GIVEN DATA section start

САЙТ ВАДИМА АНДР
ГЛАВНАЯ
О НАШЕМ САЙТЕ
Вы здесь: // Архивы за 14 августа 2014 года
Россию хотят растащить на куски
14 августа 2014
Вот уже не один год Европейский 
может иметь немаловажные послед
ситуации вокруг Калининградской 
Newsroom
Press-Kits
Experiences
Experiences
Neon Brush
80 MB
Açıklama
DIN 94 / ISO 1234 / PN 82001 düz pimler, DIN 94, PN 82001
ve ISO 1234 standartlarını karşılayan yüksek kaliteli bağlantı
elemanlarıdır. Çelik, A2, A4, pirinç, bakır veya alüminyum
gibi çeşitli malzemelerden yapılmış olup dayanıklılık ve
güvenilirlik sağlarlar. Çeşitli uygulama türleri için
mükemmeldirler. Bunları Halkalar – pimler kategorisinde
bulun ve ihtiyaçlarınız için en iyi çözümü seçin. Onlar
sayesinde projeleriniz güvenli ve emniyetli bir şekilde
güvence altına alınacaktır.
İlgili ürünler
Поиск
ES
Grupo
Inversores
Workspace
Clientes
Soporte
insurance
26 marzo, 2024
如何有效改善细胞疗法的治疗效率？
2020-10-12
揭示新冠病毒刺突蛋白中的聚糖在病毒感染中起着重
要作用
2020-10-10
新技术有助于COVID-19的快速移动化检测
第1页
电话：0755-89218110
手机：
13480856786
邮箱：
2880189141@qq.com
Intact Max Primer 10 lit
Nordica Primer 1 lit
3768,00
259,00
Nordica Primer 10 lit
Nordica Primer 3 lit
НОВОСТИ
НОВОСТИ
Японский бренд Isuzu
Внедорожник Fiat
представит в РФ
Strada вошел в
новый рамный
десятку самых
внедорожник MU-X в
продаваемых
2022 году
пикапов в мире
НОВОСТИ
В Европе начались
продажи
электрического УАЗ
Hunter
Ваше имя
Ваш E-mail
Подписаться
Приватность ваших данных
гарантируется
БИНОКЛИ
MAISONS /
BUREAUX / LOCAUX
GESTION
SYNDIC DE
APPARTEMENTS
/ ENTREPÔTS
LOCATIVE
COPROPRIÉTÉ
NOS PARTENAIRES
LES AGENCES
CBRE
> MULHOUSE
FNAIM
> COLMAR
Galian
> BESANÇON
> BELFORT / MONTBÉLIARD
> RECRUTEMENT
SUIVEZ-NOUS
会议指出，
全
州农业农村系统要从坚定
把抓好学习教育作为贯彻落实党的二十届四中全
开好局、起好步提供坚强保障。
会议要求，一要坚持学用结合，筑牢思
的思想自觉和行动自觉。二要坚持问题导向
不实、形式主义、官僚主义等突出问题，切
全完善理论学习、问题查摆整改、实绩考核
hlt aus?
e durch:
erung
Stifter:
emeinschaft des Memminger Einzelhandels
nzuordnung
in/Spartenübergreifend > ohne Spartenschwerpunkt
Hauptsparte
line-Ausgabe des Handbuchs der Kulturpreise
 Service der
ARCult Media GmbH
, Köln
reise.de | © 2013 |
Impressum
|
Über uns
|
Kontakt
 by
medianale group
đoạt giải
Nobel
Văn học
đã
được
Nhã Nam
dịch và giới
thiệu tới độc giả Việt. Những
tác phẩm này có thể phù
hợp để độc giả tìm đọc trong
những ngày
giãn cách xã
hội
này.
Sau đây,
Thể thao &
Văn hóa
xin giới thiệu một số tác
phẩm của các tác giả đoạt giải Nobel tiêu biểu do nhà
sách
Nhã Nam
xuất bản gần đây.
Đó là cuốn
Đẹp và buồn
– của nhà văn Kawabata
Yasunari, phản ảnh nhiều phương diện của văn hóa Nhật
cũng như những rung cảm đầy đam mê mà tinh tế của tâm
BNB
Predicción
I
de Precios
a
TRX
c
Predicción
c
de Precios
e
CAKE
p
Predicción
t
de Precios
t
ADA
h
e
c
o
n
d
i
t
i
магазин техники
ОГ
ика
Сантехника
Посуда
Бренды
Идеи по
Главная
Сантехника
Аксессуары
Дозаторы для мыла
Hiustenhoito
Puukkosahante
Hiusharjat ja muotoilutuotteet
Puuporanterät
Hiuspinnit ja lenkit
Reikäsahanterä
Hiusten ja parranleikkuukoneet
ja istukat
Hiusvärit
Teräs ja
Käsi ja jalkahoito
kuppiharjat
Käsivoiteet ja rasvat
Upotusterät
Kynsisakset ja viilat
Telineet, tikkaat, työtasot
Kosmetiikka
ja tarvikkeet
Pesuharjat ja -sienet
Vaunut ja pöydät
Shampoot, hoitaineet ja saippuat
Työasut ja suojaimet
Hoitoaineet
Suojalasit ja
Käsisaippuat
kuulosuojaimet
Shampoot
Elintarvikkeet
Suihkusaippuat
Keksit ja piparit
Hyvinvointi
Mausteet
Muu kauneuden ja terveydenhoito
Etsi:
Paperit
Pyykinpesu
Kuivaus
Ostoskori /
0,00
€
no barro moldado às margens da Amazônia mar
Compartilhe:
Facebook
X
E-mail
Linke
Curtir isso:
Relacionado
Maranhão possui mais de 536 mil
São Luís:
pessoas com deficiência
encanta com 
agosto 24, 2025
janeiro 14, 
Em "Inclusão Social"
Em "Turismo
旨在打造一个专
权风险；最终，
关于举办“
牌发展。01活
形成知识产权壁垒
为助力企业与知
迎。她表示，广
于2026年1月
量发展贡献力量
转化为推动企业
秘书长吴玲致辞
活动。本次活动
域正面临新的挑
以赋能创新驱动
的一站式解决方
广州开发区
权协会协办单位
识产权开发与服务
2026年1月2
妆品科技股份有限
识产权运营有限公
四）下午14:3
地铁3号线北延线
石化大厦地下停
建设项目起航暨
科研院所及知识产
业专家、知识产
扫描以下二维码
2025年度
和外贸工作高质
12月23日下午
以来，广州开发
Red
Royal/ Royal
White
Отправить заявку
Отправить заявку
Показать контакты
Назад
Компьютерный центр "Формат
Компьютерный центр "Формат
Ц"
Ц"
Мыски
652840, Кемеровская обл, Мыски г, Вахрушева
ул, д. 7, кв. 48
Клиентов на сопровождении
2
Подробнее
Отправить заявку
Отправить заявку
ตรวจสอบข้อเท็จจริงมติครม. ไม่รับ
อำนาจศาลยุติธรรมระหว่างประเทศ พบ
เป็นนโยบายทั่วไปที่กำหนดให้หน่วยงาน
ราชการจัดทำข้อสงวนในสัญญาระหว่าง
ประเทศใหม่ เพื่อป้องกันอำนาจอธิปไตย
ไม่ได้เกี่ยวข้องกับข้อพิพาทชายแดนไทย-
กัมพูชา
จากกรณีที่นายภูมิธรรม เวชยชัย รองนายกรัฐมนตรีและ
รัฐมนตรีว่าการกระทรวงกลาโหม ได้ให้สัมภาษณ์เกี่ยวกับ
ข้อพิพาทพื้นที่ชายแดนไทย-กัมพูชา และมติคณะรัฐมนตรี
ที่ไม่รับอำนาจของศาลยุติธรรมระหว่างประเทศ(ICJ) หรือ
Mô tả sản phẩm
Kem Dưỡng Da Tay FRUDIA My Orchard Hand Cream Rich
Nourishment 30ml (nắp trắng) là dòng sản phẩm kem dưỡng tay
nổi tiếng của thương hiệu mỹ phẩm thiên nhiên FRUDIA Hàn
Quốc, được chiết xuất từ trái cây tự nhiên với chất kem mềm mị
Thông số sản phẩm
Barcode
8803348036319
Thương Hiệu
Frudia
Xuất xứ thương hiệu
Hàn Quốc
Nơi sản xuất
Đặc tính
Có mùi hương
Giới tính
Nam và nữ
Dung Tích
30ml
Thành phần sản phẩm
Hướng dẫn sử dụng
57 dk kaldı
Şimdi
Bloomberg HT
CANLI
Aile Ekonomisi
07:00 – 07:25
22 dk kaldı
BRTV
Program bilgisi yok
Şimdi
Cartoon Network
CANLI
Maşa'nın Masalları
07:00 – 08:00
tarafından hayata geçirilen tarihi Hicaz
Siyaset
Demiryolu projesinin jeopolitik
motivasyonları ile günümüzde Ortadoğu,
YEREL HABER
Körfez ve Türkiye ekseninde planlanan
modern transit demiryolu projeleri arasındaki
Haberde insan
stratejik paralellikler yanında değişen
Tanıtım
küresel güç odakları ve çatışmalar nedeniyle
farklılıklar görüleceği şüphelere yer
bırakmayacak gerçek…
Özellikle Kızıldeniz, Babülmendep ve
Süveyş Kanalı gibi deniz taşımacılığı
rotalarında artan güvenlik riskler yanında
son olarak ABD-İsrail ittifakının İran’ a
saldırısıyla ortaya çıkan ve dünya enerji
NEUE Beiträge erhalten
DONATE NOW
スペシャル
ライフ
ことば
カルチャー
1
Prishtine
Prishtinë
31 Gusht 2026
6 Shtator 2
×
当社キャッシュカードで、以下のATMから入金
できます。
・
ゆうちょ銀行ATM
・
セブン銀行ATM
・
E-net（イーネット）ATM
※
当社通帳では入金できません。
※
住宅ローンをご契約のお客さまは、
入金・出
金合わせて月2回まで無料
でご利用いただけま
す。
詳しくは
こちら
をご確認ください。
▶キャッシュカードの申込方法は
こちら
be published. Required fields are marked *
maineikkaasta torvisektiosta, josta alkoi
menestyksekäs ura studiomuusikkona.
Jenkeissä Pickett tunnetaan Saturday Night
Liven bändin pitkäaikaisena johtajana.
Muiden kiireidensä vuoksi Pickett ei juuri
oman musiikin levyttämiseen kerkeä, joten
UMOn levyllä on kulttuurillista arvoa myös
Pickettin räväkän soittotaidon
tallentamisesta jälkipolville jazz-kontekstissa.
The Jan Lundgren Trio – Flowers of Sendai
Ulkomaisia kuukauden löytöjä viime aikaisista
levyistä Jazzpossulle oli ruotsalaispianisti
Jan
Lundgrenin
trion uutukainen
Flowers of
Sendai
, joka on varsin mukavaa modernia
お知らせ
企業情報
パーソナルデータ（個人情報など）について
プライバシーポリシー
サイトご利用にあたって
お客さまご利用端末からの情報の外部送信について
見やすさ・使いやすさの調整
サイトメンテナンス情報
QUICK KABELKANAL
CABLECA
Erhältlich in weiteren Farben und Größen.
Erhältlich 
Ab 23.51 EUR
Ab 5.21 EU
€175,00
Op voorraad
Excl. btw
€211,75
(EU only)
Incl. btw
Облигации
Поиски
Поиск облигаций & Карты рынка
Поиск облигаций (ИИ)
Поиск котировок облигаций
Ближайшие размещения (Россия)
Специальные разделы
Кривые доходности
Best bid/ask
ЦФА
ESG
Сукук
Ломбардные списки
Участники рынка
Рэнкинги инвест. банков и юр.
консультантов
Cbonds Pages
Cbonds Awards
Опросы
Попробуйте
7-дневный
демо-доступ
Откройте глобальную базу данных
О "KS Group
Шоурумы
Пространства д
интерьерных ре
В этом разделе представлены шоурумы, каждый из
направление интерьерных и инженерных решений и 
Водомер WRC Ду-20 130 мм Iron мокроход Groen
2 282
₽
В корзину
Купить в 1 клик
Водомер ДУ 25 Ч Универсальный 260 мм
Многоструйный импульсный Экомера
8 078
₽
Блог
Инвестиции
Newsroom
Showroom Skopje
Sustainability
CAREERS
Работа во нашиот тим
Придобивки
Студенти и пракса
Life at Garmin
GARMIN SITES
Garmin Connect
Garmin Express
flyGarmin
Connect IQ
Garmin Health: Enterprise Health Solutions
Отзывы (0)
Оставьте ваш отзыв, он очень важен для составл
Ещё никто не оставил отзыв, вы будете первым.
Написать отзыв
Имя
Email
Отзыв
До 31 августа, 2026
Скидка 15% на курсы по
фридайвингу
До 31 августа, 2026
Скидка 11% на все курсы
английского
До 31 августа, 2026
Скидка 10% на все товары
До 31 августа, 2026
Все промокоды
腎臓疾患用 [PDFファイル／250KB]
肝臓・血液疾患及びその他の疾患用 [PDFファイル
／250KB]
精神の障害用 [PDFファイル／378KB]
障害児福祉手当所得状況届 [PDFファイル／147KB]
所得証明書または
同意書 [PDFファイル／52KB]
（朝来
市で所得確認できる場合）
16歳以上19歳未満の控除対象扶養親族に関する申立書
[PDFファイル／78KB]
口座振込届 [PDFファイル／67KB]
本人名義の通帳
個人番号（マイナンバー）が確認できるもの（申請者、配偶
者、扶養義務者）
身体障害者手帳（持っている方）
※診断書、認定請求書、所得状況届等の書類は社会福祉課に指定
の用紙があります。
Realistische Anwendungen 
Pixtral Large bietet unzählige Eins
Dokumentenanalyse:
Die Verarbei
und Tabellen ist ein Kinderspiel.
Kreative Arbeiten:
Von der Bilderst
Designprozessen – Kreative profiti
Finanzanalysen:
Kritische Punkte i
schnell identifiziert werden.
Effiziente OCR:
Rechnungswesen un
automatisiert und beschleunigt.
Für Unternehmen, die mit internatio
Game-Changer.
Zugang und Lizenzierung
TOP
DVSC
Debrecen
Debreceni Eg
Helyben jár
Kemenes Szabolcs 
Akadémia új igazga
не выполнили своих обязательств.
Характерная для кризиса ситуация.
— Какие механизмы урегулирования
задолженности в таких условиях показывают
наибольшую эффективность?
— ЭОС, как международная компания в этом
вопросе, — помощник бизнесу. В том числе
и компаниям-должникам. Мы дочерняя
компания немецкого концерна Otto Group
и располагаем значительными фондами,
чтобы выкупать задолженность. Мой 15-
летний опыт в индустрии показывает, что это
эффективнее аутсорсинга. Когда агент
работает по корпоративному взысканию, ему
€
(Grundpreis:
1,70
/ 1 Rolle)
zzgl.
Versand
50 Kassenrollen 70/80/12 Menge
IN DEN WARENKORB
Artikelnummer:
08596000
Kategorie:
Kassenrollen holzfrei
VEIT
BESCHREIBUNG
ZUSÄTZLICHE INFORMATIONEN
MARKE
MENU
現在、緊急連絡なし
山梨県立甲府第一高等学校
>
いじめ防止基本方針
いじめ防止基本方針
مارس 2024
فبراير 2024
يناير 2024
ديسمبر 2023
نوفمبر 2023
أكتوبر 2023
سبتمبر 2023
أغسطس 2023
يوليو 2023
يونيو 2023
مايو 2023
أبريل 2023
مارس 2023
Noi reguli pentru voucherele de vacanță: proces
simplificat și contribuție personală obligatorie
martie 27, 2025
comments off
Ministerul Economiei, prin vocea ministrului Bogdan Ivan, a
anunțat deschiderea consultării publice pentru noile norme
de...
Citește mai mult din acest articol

GIVEN DATA section end

> [WHAT YOU SHOULD DO]
Copy only the lines in the listing that contain "Nordica".

> [ANSWER FOR THIS EXERCISE]
Nordica Primer 1 lit
Nordica Primer 10 lit
Nordica Primer 3 lit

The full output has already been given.